■ Work instruction
Below are records; the lines starting at the one with "あたらしい情報を毎日お届け" and ending at the one with "lacasadicolori@gmail.com" must be reproduced exactly, both included. Pictures must not appear.
____ Available records
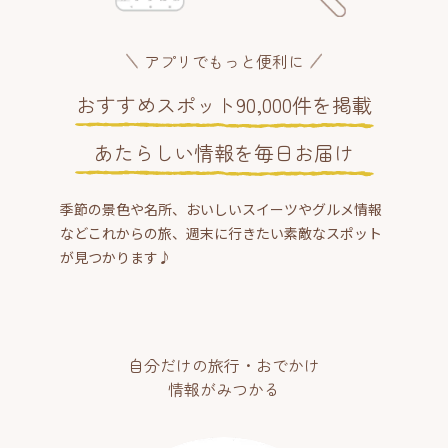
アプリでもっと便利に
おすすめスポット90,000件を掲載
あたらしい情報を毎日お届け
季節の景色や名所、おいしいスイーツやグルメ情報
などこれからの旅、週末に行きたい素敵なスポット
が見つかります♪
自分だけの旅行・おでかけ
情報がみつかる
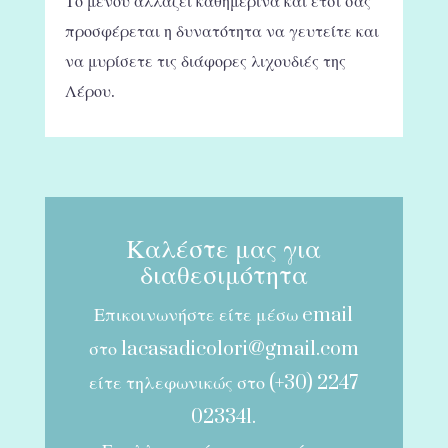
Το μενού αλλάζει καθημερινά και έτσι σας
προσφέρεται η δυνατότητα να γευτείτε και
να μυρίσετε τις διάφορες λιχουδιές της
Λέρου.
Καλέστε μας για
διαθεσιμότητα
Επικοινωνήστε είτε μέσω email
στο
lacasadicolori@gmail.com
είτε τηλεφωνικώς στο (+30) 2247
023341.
________
____ Available records
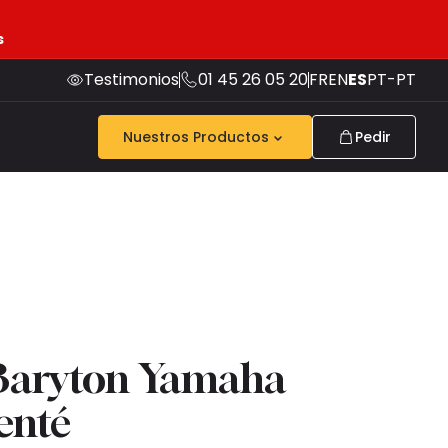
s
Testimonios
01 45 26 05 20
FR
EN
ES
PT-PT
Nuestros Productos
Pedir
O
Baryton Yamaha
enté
________
■ Result for this exercise
あたらしい情報を毎日お届け
季節の景色や名所、おいしいスイーツやグルメ情報
などこれからの旅、週末に行きたい素敵なスポット
が見つかります♪
自分だけの旅行・おでかけ
情報がみつかる
Το μενού αλλάζει καθημερινά και έτσι σας
προσφέρεται η δυνατότητα να γευτείτε και
να μυρίσετε τις διάφορες λιχουδιές της
Λέρου.
Καλέστε μας για
διαθεσιμότητα
Επικοινωνήστε είτε μέσω email
στο
lacasadicolori@gmail.com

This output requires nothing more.